- _YOUR OBJECTIVE_
Wherever the word "text" appears in the entries, copy the whole line.

- _INPUT DATA_
---

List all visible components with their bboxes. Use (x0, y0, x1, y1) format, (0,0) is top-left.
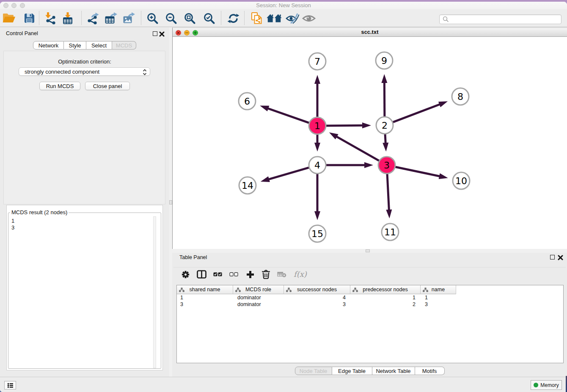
node-6[interactable]: 6 (239, 93, 256, 110)
mcds-result-title: MCDS result (2 nodes) (10, 209, 69, 215)
create-column-button[interactable] (243, 268, 257, 281)
edge-3-10[interactable] (394, 167, 448, 179)
column-header-predecessor-nodes[interactable]: predecessor nodes (350, 285, 421, 294)
first-neighbors-button[interactable] (266, 11, 282, 26)
network-canvas[interactable]: 1234678910111415 (173, 37, 567, 249)
select-all-button[interactable] (210, 268, 225, 281)
table-tab-network-table[interactable]: Network Table (372, 367, 415, 375)
node-8[interactable]: 8 (452, 88, 469, 105)
delete-column-button[interactable] (259, 268, 273, 281)
table-cell[interactable]: 3 (177, 301, 233, 308)
table-cell[interactable]: dominator (233, 301, 284, 308)
edge-4-14[interactable] (261, 167, 310, 182)
node-3[interactable]: 3 (378, 157, 395, 174)
table-cell[interactable]: 4 (284, 294, 350, 301)
table-cell[interactable]: 1 (177, 294, 233, 301)
close-table-panel-icon[interactable] (558, 255, 563, 260)
zoom-out-button[interactable] (163, 11, 179, 26)
zoom-fit-button[interactable] (182, 11, 198, 26)
close-panel-button[interactable]: Close panel (85, 82, 130, 90)
node-4[interactable]: 4 (309, 157, 326, 174)
table-tab-node-table[interactable]: Node Table (295, 367, 332, 375)
edge-1-4[interactable] (314, 133, 320, 152)
hide-selected-button[interactable] (284, 11, 300, 26)
vertical-split-grip[interactable] (169, 200, 172, 204)
column-header-name[interactable]: name (421, 285, 456, 294)
clone-network-button[interactable] (248, 11, 264, 26)
table-row-0[interactable]: 1dominator411 (177, 294, 563, 301)
table-cell[interactable]: dominator (233, 294, 284, 301)
float-panel-icon[interactable] (153, 31, 157, 36)
result-scrollbar[interactable] (153, 216, 156, 368)
edge-3-11[interactable] (386, 173, 392, 218)
export-network-button[interactable] (85, 11, 101, 26)
zoom-selected-button[interactable] (201, 11, 217, 26)
node-2[interactable]: 2 (376, 117, 393, 134)
export-table-button[interactable] (103, 11, 119, 26)
toolbar-separator (244, 11, 245, 25)
close-panel-icon[interactable] (159, 31, 165, 37)
optimization-criterion-label: Optimization criterion: (0, 58, 169, 65)
task-history-button[interactable] (4, 381, 16, 389)
edge-4-15[interactable] (314, 173, 320, 220)
import-network-button[interactable] (41, 11, 58, 26)
edge-2-3[interactable] (383, 133, 388, 152)
edge-2-8[interactable] (392, 101, 448, 122)
titlebar: Session: New Session (0, 2, 567, 9)
table-tab-edge-table[interactable]: Edge Table (332, 367, 372, 375)
table-cell[interactable]: 2 (350, 301, 421, 308)
save-session-button[interactable] (21, 11, 37, 26)
search-input[interactable] (439, 14, 561, 24)
control-tab-select[interactable]: Select (86, 41, 112, 50)
zoom-out-icon (165, 12, 177, 25)
function-builder-button: f(x) (293, 268, 308, 281)
edge-2-9[interactable] (381, 74, 387, 118)
edge-3-1[interactable] (329, 133, 380, 161)
control-tab-network[interactable]: Network (33, 41, 64, 50)
run-mcds-button[interactable]: Run MCDS (39, 82, 80, 90)
node-1[interactable]: 1 (309, 117, 326, 134)
table-cell[interactable]: 1 (421, 294, 456, 301)
deselect-all-button[interactable] (226, 268, 241, 281)
horizontal-split-divider[interactable] (172, 249, 567, 253)
column-header-shared-name[interactable]: shared name (177, 285, 233, 294)
node-15[interactable]: 15 (309, 225, 326, 242)
node-10[interactable]: 10 (453, 172, 470, 189)
edge-1-7[interactable] (314, 75, 320, 118)
table-cell[interactable]: 1 (350, 294, 421, 301)
refresh-button[interactable] (225, 11, 241, 26)
import-table-button[interactable] (60, 11, 76, 26)
status-bar: Memory (0, 377, 567, 392)
column-header-successor-nodes[interactable]: successor nodes (284, 285, 350, 294)
table-row-1[interactable]: 3dominator323 (177, 301, 563, 308)
column-header-MCDS-role[interactable]: MCDS role (233, 285, 284, 294)
memory-button[interactable]: Memory (531, 380, 562, 390)
float-table-panel-icon[interactable] (550, 255, 555, 259)
table-cell[interactable]: 3 (421, 301, 456, 308)
edge-1-2[interactable] (325, 122, 371, 128)
node-14[interactable]: 14 (239, 177, 256, 194)
node-9[interactable]: 9 (376, 52, 393, 69)
table-cell[interactable]: 3 (284, 301, 350, 308)
table-tab-motifs[interactable]: Motifs (415, 367, 445, 375)
zoom-in-button[interactable] (144, 11, 160, 26)
edge-4-3[interactable] (325, 162, 373, 168)
eye-icon (302, 13, 316, 24)
criterion-select[interactable]: strongly connected component (19, 67, 150, 76)
tree-icon (179, 287, 184, 292)
open-session-button[interactable] (1, 11, 17, 26)
node-11[interactable]: 11 (382, 224, 399, 240)
horizontal-split-grip[interactable] (366, 249, 370, 252)
export-image-button[interactable] (121, 11, 137, 26)
node-7[interactable]: 7 (309, 53, 326, 70)
show-column-button[interactable] (194, 268, 209, 281)
table-options-button[interactable] (178, 268, 193, 281)
control-tab-style[interactable]: Style (64, 41, 86, 50)
show-all-button[interactable] (301, 11, 317, 26)
vertical-split-divider[interactable] (169, 27, 172, 377)
network-frame: scc.txt 1234678910111415 (172, 28, 567, 249)
edge-1-6[interactable] (260, 106, 310, 124)
control-tab-mcds[interactable]: MCDS (112, 41, 136, 50)
window-title: Session: New Session (0, 2, 567, 8)
mcds-result-list[interactable]: 1 3 (11, 218, 14, 231)
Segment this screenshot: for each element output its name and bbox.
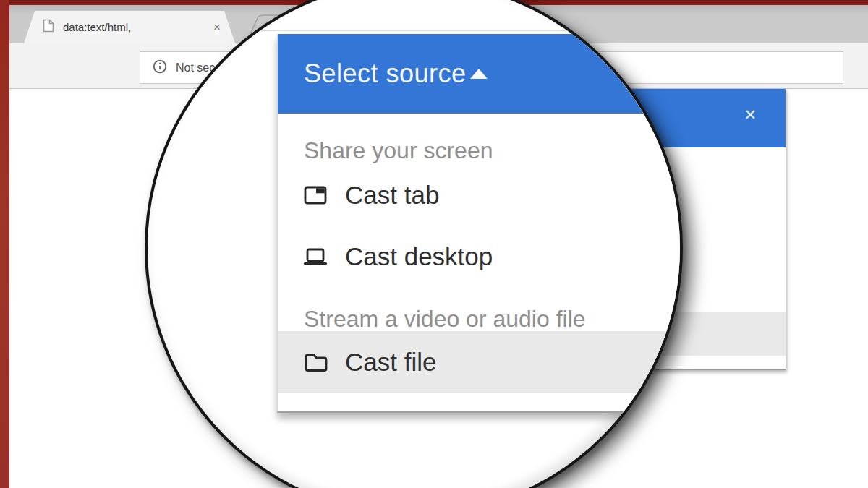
menu-item-label: Cast tab (345, 181, 439, 210)
tab-close-icon[interactable]: × (213, 21, 221, 33)
menu-item-cast-file[interactable]: Cast file (278, 331, 683, 393)
laptop-icon (303, 244, 328, 269)
select-source-menu: Select source Share your screen Cast tab… (277, 34, 683, 413)
frame-left-border (0, 0, 9, 488)
info-icon[interactable] (153, 59, 167, 77)
magnified-view: Select source Share your screen Cast tab… (148, 0, 683, 488)
section-heading-stream-file: Stream a video or audio file (304, 306, 586, 332)
menu-item-cast-tab[interactable]: Cast tab (278, 170, 683, 221)
tab-data-url[interactable]: data:text/html, × (24, 11, 235, 43)
select-source-title: Select source (304, 59, 467, 89)
menu-item-label: Cast desktop (345, 242, 493, 271)
collapse-triangle-icon (470, 69, 488, 79)
menu-item-cast-desktop[interactable]: Cast desktop (278, 231, 683, 282)
folder-icon (303, 350, 328, 374)
tab-title: data:text/html, (63, 21, 131, 33)
page-favicon-icon (43, 19, 54, 35)
section-heading-share-screen: Share your screen (304, 137, 493, 163)
menu-item-label: Cast file (345, 348, 436, 377)
dialog-close-icon[interactable]: ✕ (744, 107, 757, 122)
magnifier-circle: Select source Share your screen Cast tab… (145, 0, 683, 488)
tab-icon (303, 183, 328, 207)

---

- _EXPECTED OUTPUT_
tab-data-url[interactable]: data:text/html, × (24, 11, 235, 43)
tab-title: data:text/html, (63, 21, 131, 33)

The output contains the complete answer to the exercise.